The present invention relates to continuously variable speed technology, in particular to a mechanically operational arrangement for continuously variable transmission.

Background

Continuous variability refers to transmitting power through variable transmission arrangement by means of cooperation of driving wheel and driven wheel with variable operation diameters so as to achieve continuously variable transmission ratio, such that optimized match of the power train and the engine working condition is achievable. The prior art continuously variable transmission arrangement conventionally includes steel-belt continuously variable transmission arrangement, roller-turn plate continuously variable transmission arrangement or the like. The steel-belt continuously variable transmission arrangement has the problem that the steel belt is prone to failure, while the roller-turn plate continuously variable transmission arrangement has the problems of structural complexity and low reliability. Accordingly, there is a need for a novel continuously variable transmission arrangement that is able to solve the aforesaid problems existing in the prior art continuously variable transmission arrangements.

Summary

The present invention provides a mechanically operational arrangement for continuously variable transmission, to solve the prior continuously variable transmission arrangements' problems of easily damaged steel belt, arrangement complexity and low reliability.

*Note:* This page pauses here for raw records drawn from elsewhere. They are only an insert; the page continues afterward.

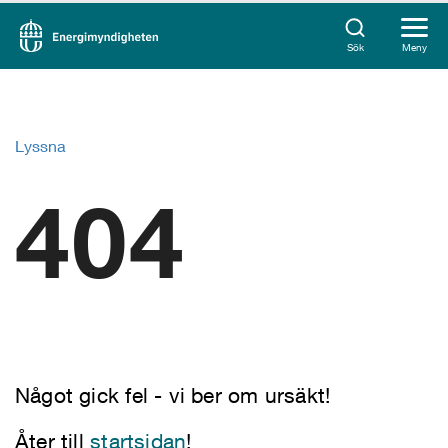
Sök
Meny
Lyssna
404
Något gick fel - vi ber om ursäkt!
Åter till
startsidan
!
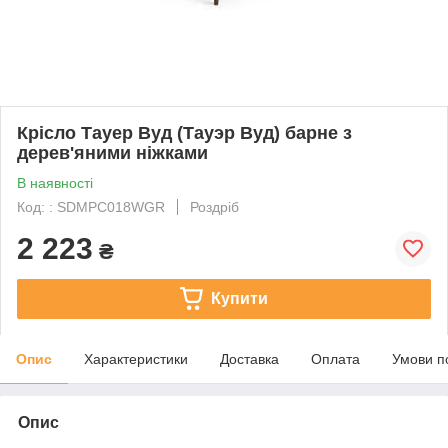
Крісло Тауер Вуд (Тауэр Вуд) барне з
дерев'яними ніжками
В наявності
Код: : SDMPC018WGR
Роздріб
2 223
₴
Купити
Опис
Характеристики
Доставка
Оплата
Умови п
Опис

The present invention is achieved in the following technical solution: a mechanically operational arrangement for continuously variable transmission, comprises a central shaft, wherein a toothed groove section is circumferentially arranged in a middle portion of an external surface of the central shaft; wherein a shaft sleeve is fitted over the external surface of the central shaft; wherein a plurality of axial limiting grooves are provided on an external surface of the shaft sleeve; wherein a plurality of axial mounting plates are fixedly connected to the external surface of the shaft sleeve; wherein the axial mounting plates are of the same amount as the axial limiting grooves, and each of the axial mounting plates and each of the axial limiting grooves are alternately arranged along the circumferential direction in an equal space; wherein inserted into each axial limiting groove is a connecting plate; wherein an arc-shaped toothed wheel section is arranged on an inner end face of each connecting plate; wherein each of the arc-shaped toothed wheel sections is meshed with the toothed groove section; wherein mounted between every two adjacent axial mounting plates is a pivot; and wherein each connecting plate is respectively hinged to two adjacent axial mounting plates via the respective pivot.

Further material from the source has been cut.